— Aim of the exercise —
From the line containing "a encore des" through the last line of the records, print every line exactly and nothing more.

— Given data —
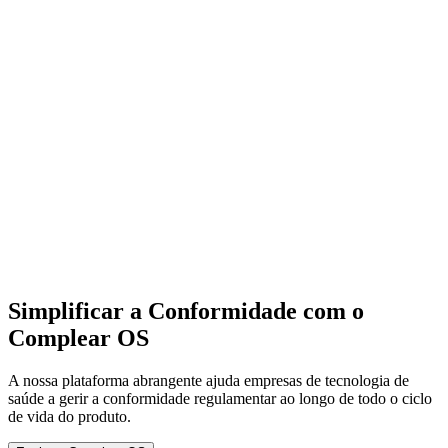
Simplificar a Conformidade com o
Complear OS
A nossa plataforma abrangente ajuda empresas de tecnologia de
saúde a gerir a conformidade regulamentar ao longo de todo o ciclo
de vida do produto.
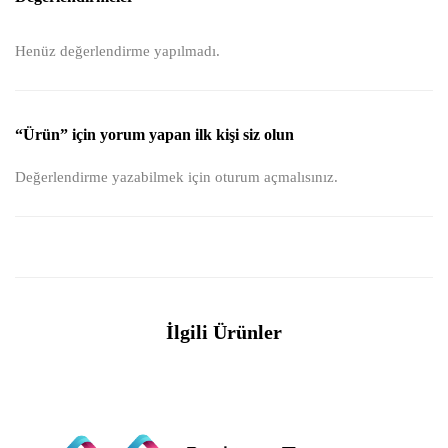
Henüz değerlendirme yapılmadı.
“Ürün” için yorum yapan ilk kişi siz olun
Değerlendirme yazabilmek için
oturum açmalısınız
.
İlgili Ürünler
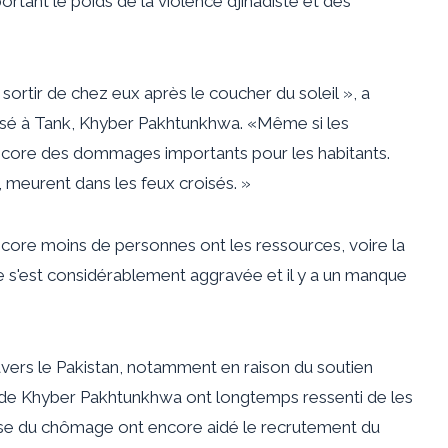
rtant le poids de la violence djihadiste et des
sortir de chez eux après le coucher du soleil », a
 basé à Tank, Khyber Pakhtunkhwa. «Même si les
a encore des dommages importants pour les habitants.
 meurent dans les feux croisés. »
ncore moins de personnes ont les ressources, voire la
 s'est considérablement aggravée et il y a un manque
avers le Pakistan, notamment en raison du soutien
ts de Khyber Pakhtunkhwa ont
longtemps ressenti
de
les
hausse du chômage ont encore aidé le recrutement du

— Answer space —
a encore des dommages importants pour les habitants.
 meurent dans les feux croisés. »
ncore moins de personnes ont les ressources, voire la
 s'est considérablement aggravée et il y a un manque
avers le Pakistan, notamment en raison du soutien
ts de Khyber Pakhtunkhwa ont
longtemps ressenti
de
les
hausse du chômage ont encore aidé le recrutement du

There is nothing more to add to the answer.